In this work we utilize four main methods: independent component analysis (ICA), principal component analysis (PCA), correlation, and a point-processing technique. Each method comes with unique assumptions, as well as strengths and limitations into exploring how the resting state components interact in space and time.

Correlation is perhaps the simplest technique. Using this technique, resting-state patterns can be identified based on how similar the time profile is to a seed region’s time profile. However, this method requires a seed region and can only identify one resting state network at a time. This simple correlation technique is able to reproduce the resting state network using subject data from one subject’s scan session as well as with 16 subjects.

Independent component analysis, the second technique, has established software programs that can be used to implement this technique. ICA can extract multiple components from a data set in a single analysis. The disadvantage is that the resting state networks it produces are all independent of each other, making the assumption that the spatial pattern of functional connectivity is the same across all the time points. ICA is successfully able to reproduce resting state connectivity patterns for both one subject and a 16 subject concatenated data set.

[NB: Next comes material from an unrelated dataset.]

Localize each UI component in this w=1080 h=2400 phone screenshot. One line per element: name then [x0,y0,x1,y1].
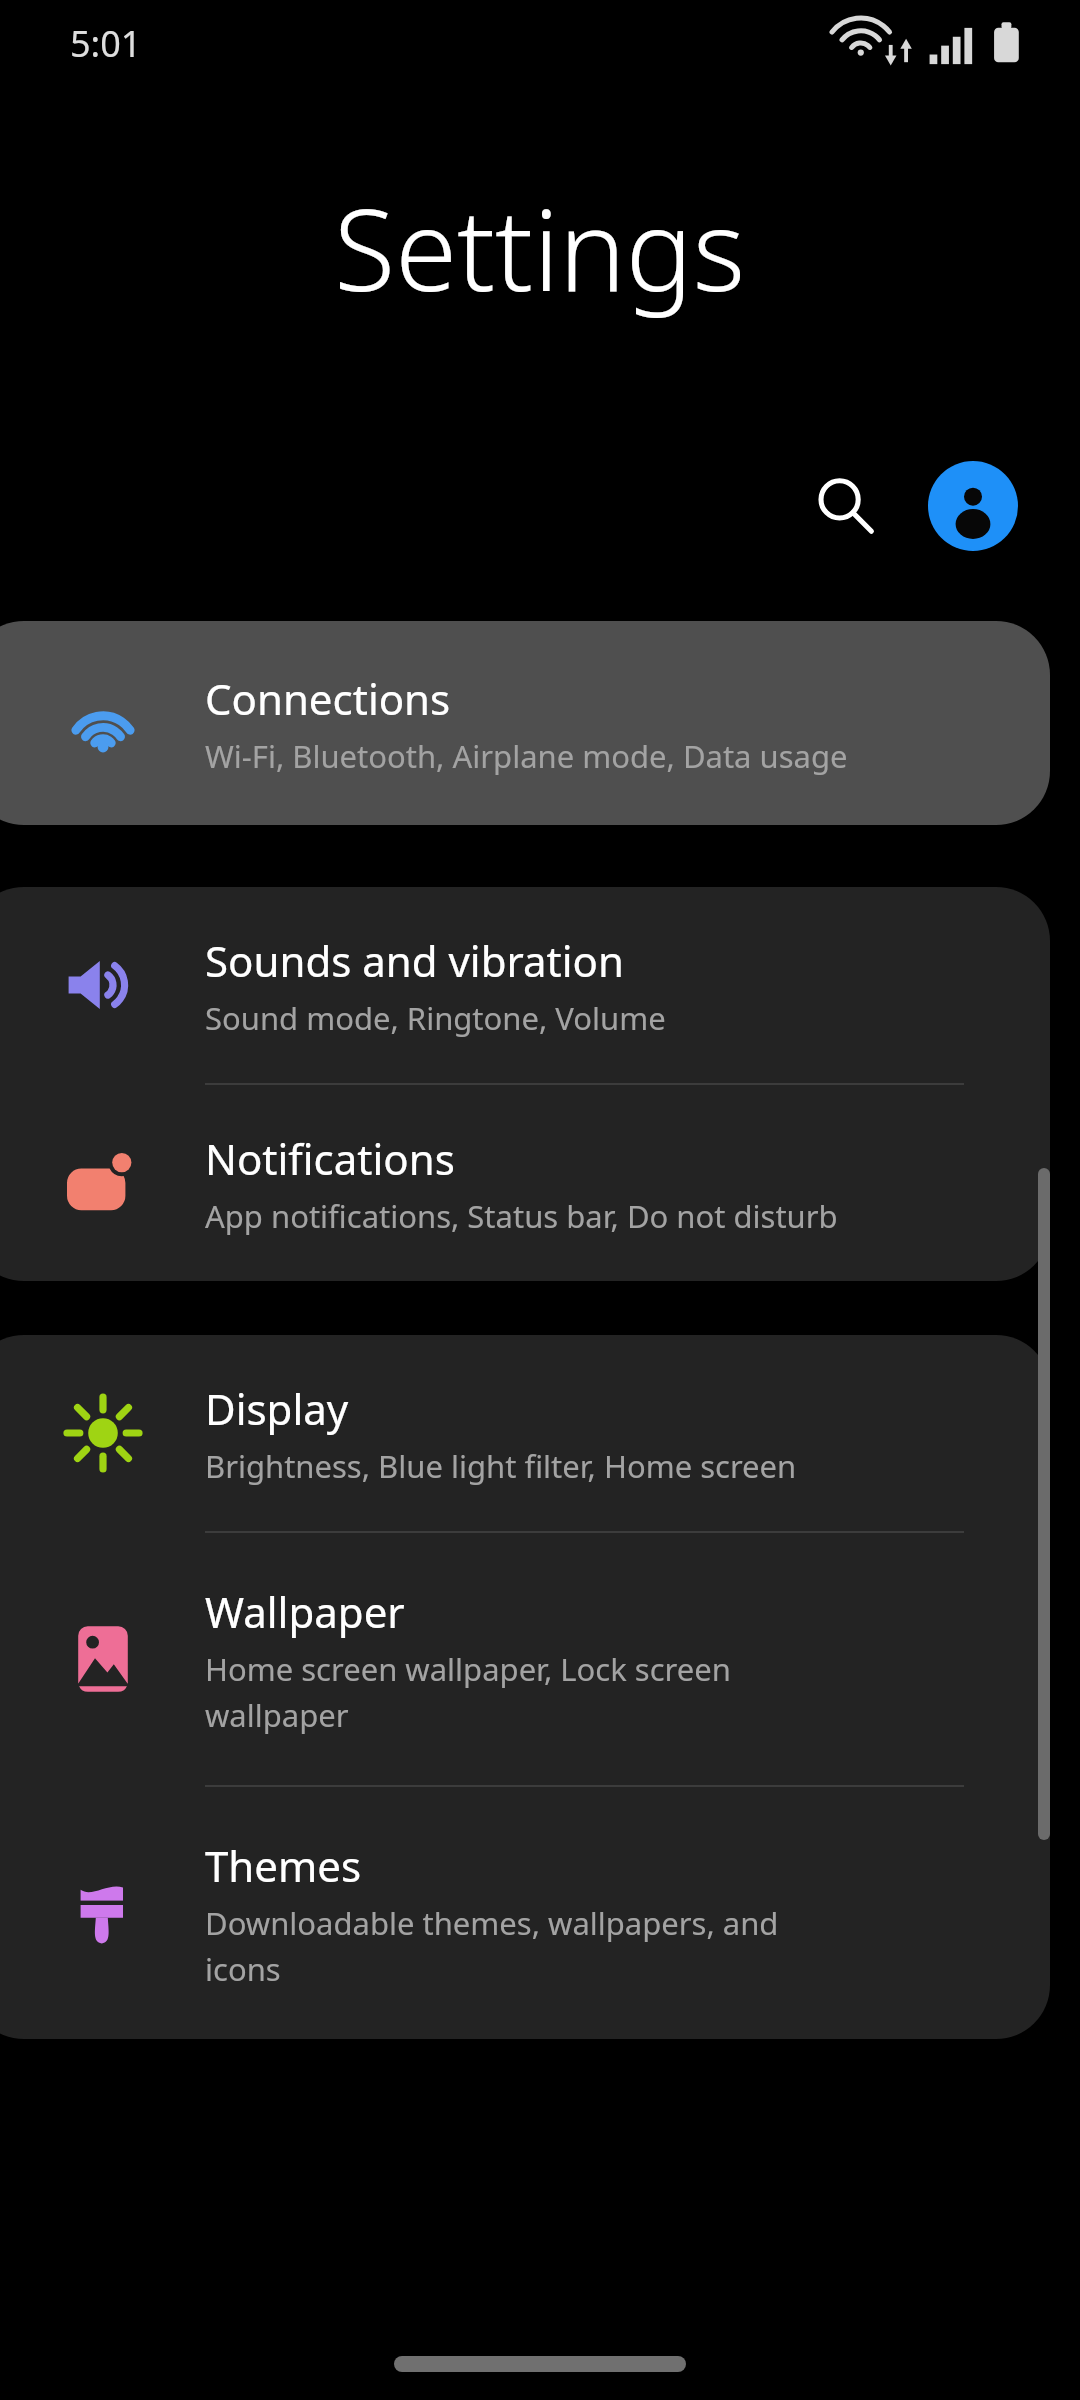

Using principal component analysis, the dimensionality of the data is compressed to find the directions in which the variance of the data is most significant. This method utilizes the same basic matrix math as ICA with a few important differences that will be outlined later in this text. Using this method, sometimes different functional connectivity patterns are identifiable but with a large amount of noise and variability.

To begin to investigate the dynamics of the functional connectivity, the correlation technique is used to compare the first and second halves of a scan session. Minor differences are discernable between the correlation results of the scan session halves. Further, a sliding window technique is implemented to study the correlation coefficients through different sizes of correlation windows throughout time. From this technique it is apparent that the correlation level with the seed region is not static throughout the scan length.

The last method introduced, a point processing method, is one of the more novel techniques because it does not require analysis of the continuous time points. Here, network information is extracted based on brief occurrences of high or low amplitude signals within a seed region. Because point processing utilizes less time points from the data, the statistical power of the results is lower. There are also larger variations in DMN patterns between subjects. In addition to boosted computational efficiency, the benefit of using a point-process method is that the patterns produced for different seed regions do not have to be independent of one another.

This work compares four unique methods of identifying functional connectivity patterns. ICA is a technique that is currently used by many scientists studying functional connectivity patterns. The PCA technique is not optimal for the level of noise and the distribution of the data sets. The correlation technique is simple and obtains good results, however a seed region is needed and the method assumes that the DMN regions is correlated throughout the entire scan. Looking at the more dynamic aspects of correlation changing patterns of correlation were evident. The last point-processing method produces a promising results of identifying functional connectivity networks using only low and high amplitude BOLD signals.